Modzy is an Artificial Intelligence (AI) platform designed to bridge the gap over what we call the “AI Valley of Death”, or the often difficult process of getting an AI or machine learning (ML) model out of the lab and into production in a secure and scalable way. Based on our expertise in building an API-driven we’re sharing lessons learned that you might find useful when developing your own API, especially for new and emerging technologies.
One of the first things that we needed to take into account about AI is that there is more than one stakeholder, or role, that we needed to consider when building our APIs.
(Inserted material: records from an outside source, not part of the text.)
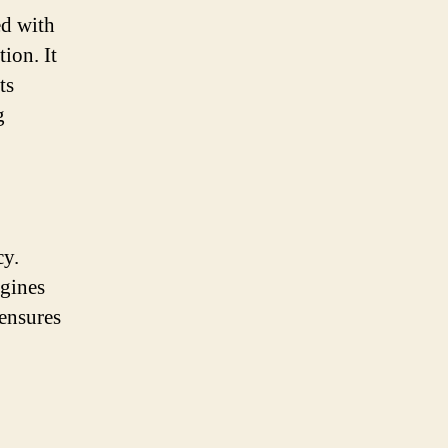
ed with
ion. It
ts
g
cy.
ngines
ensures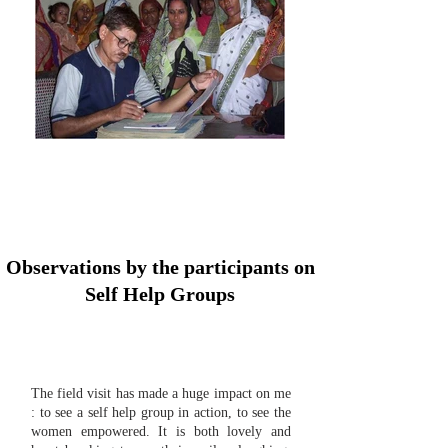
Observations by the participants on
Self Help Groups
The field visit has made a huge impact on me
: to see a self help group in action, to see the
women empowered. It is both lovely and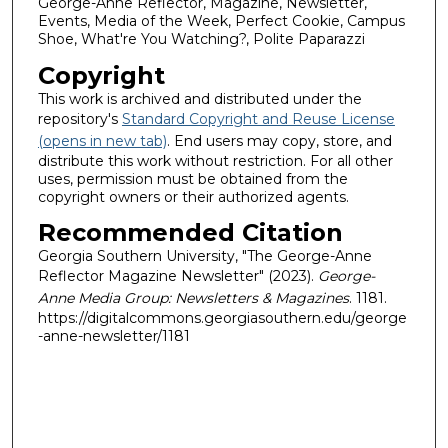
George-Anne Reflector, Magazine, Newsletter,
Events, Media of the Week, Perfect Cookie, Campus
Shoe, What're You Watching?, Polite Paparazzi
Copyright
This work is archived and distributed under the
repository's
Standard Copyright and Reuse License
(opens in new tab)
. End users may copy, store, and
distribute this work without restriction. For all other
uses, permission must be obtained from the
copyright owners or their authorized agents.
Recommended Citation
Georgia Southern University, "The George-Anne
Reflector Magazine Newsletter" (2023).
George-
Anne Media Group: Newsletters & Magazines
. 1181.
https://digitalcommons.georgiasouthern.edu/george
-anne-newsletter/1181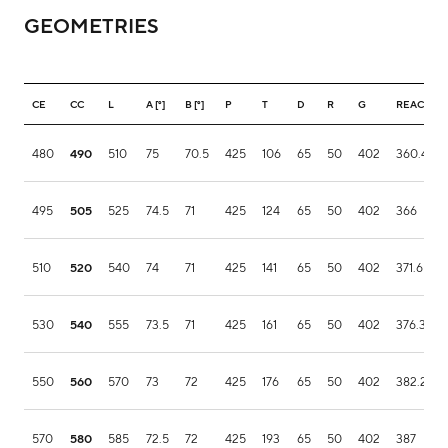
GEOMETRIES
CE
CC
L
A [°]
B [°]
P
T
D
R
G
REACH
480
490
510
75
70.5
425
106
65
50
402
360.4
495
505
525
74.5
71
425
124
65
50
402
366
510
520
540
74
71
425
141
65
50
402
371.6
530
540
555
73.5
71
425
161
65
50
402
376.3
550
560
570
73
72
425
176
65
50
402
382.2
570
580
585
72.5
72
425
193
65
50
402
387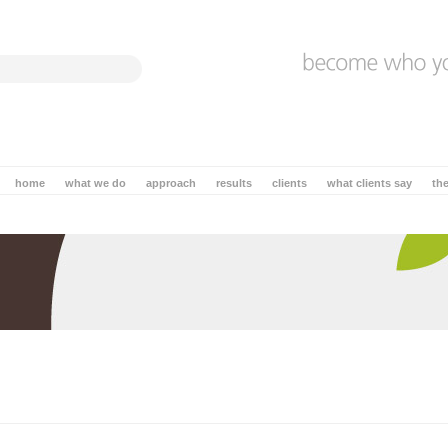
home
what we do
approach
results
clients
what clients say
th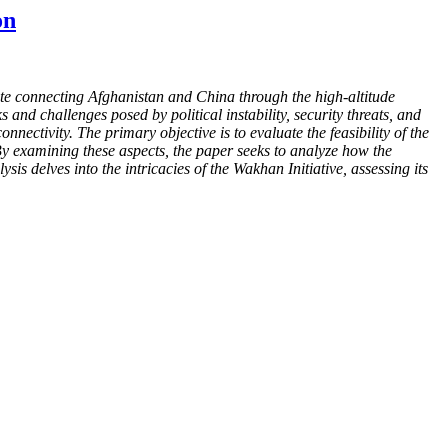
on
te connecting Afghanistan and China through the high-altitude
nd challenges posed by political instability, security threats, and
onnectivity. The primary objective is to evaluate the feasibility of the
By examining these aspects, the paper seeks to analyze how the
is delves into the intricacies of the Wakhan Initiative, assessing its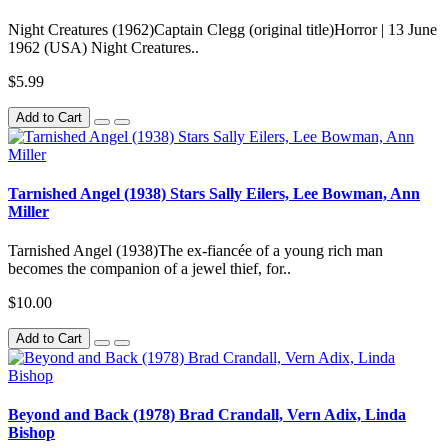
Night Creatures (1962)Captain Clegg (original title)Horror | 13 June
1962 (USA) Night Creatures..
$5.99
Add to Cart
Tarnished Angel (1938) Stars Sally Eilers, Lee Bowman, Ann
Miller
Tarnished Angel (1938)The ex-fiancée of a young rich man
becomes the companion of a jewel thief, for..
$10.00
Add to Cart
Beyond and Back (1978) Brad Crandall, Vern Adix, Linda
Bishop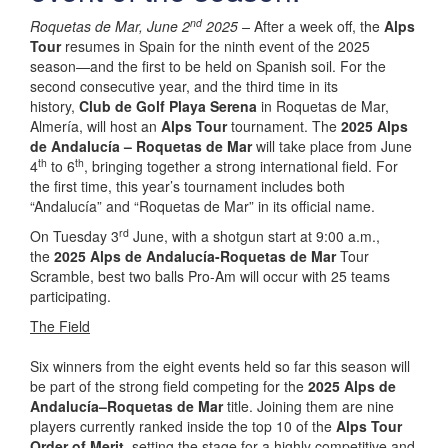
nd
Roquetas de Mar, June 2
2025 –
After a week off, the
Alps
Tour
resumes in Spain for the ninth event of the 2025
season—and the first to be held on Spanish soil. For the
second consecutive year, and the third time in its
history,
Club de Golf Playa Serena
in Roquetas de Mar,
Almería, will host an
Alps Tour
tournament. The
2025 Alps
de Andalucía – Roquetas de Mar
will take place from June
th
th
4
to 6
, bringing together a strong international field. For
the first time, this year’s tournament includes both
“Andalucía” and “Roquetas de Mar” in its official name.
rd
On Tuesday 3
June, with a shotgun start at 9:00 a.m.,
the
2025 Alps de Andalucía-Roquetas de Mar
Tour
Scramble, best two balls Pro-Am will occur with 25 teams
participating.
The Field
Six winners from the eight events held so far this season will
be part of the strong field competing for the
2025 Alps de
Andalucía–Roquetas de Mar
title. Joining them are nine
players currently ranked inside the top 10 of the
Alps Tour
Order of Merit
, setting the stage for a highly competitive and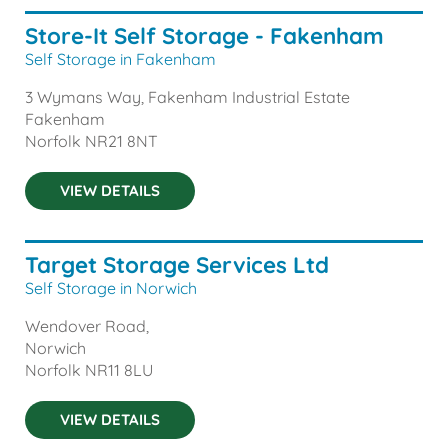
Store-It Self Storage - Fakenham
Self Storage in Fakenham
3 Wymans Way, Fakenham Industrial Estate
Fakenham
Norfolk
NR21 8NT
VIEW DETAILS
Target Storage Services Ltd
Self Storage in Norwich
Wendover Road,
Norwich
Norfolk
NR11 8LU
VIEW DETAILS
First, there are data scientists, who are experts in math and algorithm development, but may only have a small amount of programming experience. It is unlikely that are experienced with cloud architecture, distributed systems, networking, and security, all of which are important in delivering a secure, scalable model into production. They may also be unsure how much CPU, RAM, and other hardware to allocate to their models which is important for being cost-effective, especially when running at scale.
Second, you have application developers who have a lot of programming experience, but for whom the models might as well be magic. Many models require their inputs to follow a very specific format for the inference to work optimally. This could include things like stripping color channels from an image, resizing an image to a particular pixel dimension, encoding audio using a particular codec or sample rate, etc. Without prior knowledge of what these requirements are, application developers may unwittingly provide non-optimal inputs resulting in a bad experience for the users of that model. Application developers should also not be expected to know or care what, if any, special hardware requirements any particular model might have. To them, it should be an API or function call.
Which brings us to the third role: the DevOps and infrastructure engineers who take the model built by the data scientists and put it into production so that it can be used by the application developers. These are the folks who aren’t as familiar with AI models and application development, but who are the custodians of the production hardware and are responsible for monitoring, scaling, and securing both the applications and the models in production.
The coordination between these different roles with their varying skillsets and level of comfortability with each of the technologies required to make the whole process work can be complicated, especially in large organizations. This is one reason why industry research indicates that some 50% of models built never make it into production. And even the ones that do make it into production do so up to nine months after the model is ready.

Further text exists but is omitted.